Personal protective equipment, she said, is still an issue on the front lines with “roaming shortages” a constant challenge.

So, too, are drug shortages.

“When there is a spike in an area and we need certain drugs in the ICU, we are still seeing shortages,” Philip said. “The problem is, the U.S. uses an international supply chain. The task force needs to address that. Government agencies have been working the best they can, but more work is needed.”

She’d also like the task force to look at more virus impacts, such as the long-term health of survivors and the financial hit anesthesiologists take when regular surgeries are limited.

“In the earlier time of this, we (the nation) paid hospitals to get through it, but not physician practices,” she said. “They need to support those people if the need comes again.”

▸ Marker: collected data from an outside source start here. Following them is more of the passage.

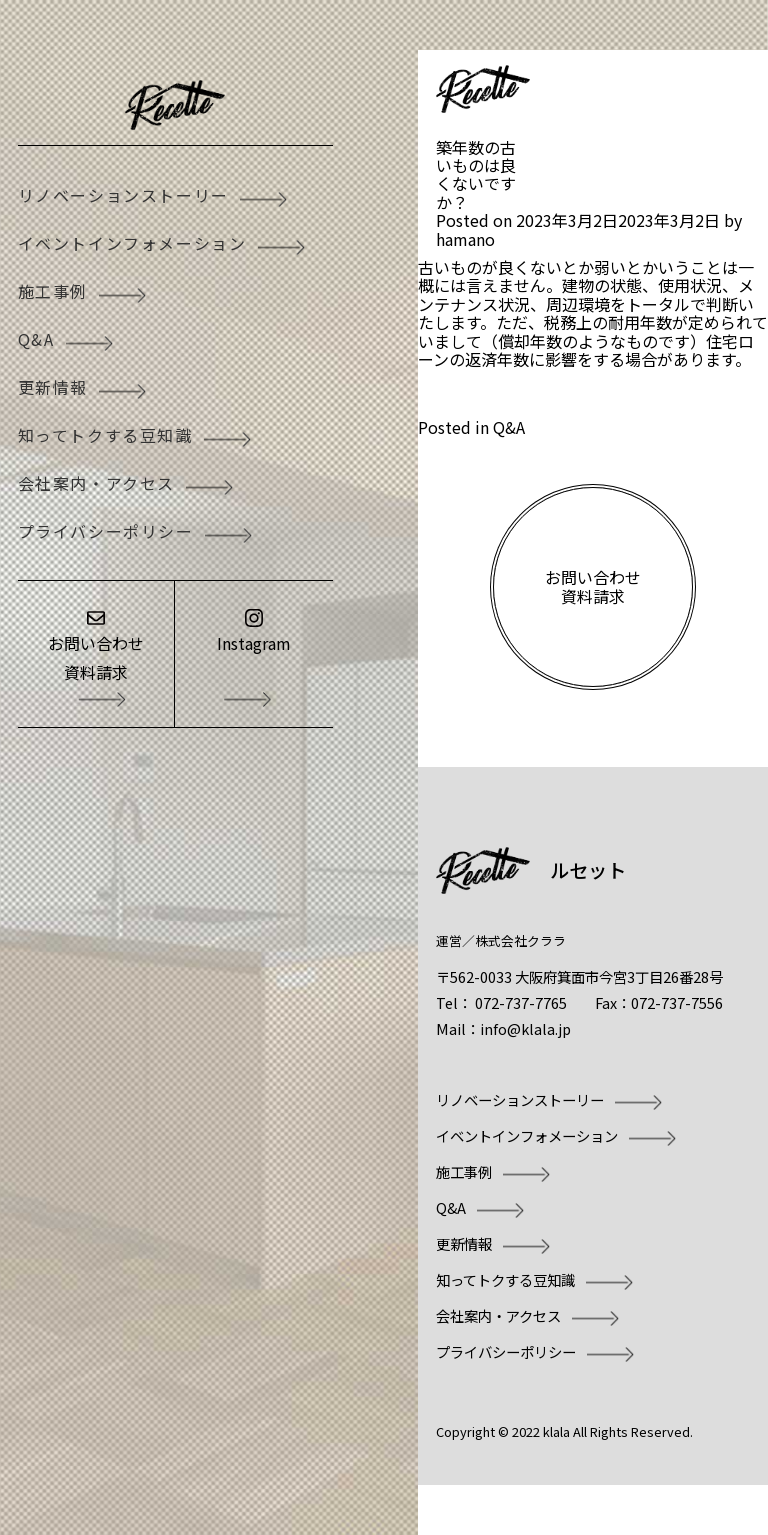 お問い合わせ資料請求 (96, 657)
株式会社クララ (520, 940)
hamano (465, 239)
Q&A (36, 339)
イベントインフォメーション (132, 243)
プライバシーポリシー (106, 531)
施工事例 (53, 291)
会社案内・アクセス (96, 483)
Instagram (254, 643)
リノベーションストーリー (123, 195)
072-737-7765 (521, 1002)
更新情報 (53, 387)
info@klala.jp (525, 1028)
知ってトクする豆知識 (105, 435)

Thomas A. LaVeist, PhD, the dean of Tulane University’s School of Public Health and Tropical Medicine in Louisiana, also feels hopeful with the forming of Biden’s team.

He points out that the panel first needs to embrace what the current administration did correctly — namely, the work of Operation Warp Speed.

“It’s fair to say that Operation Warp Speed, even with all its flaws, has been successful,” LaVeist told Healthline. “It’s gotten us pretty far.”

With Pfizer’s potential vaccine showing a probable 90 percent effective rate in phase 3 clinical trials, he said, we “did in 10 months what normally takes 10 years.”

Schaffner agreed, saying the task force doesn’t need to amp up focus on what both Operation Warp Speed and Pfizer are doing.

“Leave that alone,” he said. “The process is in place.”

The focus around the vaccination, LaVeist said, should be on transparency, which will lead to trust.

The paired timing of the vaccination news and the task force creation could be kismet for that, he said.

“I’ve been in many conversations on the vaccination uptake and it’s clear. More people are inclined to trust a vaccination from a Biden administration than from a Trump administration,” LaVeist said.

That doesn’t mean the new task force is a magic wand, though.

“The decision to approve will most likely land with the Biden administration and that’s good trust-wise,” LaVeist said. “But we know mistrust is still going to be an issue. The task force needs to work to lessen it.”

LaVeist said a good public relations and communications program should be created. He pointed to a “60 Minutes” segment on Operation Warp Speed as an example of what “we all need more of.”

LaVeist is happy with the makeup of the Biden team and hopes the public, through education, understands the need for the “right people in charge.”

“We need to reassure people that our leaders are consulting with true experts,” he said.

With the transfer of power in early stages, now could be the right time, Schaffner believes.

“People are thinking of this as a new beginning,” he said. “We may finally get a nationally-approved plan to fight this. We’ve never had one.”

LaVeist said he hopes everyone can learn from the pandemic.

“The number one thing we have in public health is our integrity,” he said. “We should focus on the science and leave the politics to the politicians.”

None of this will be an easy lift, Schaffner said.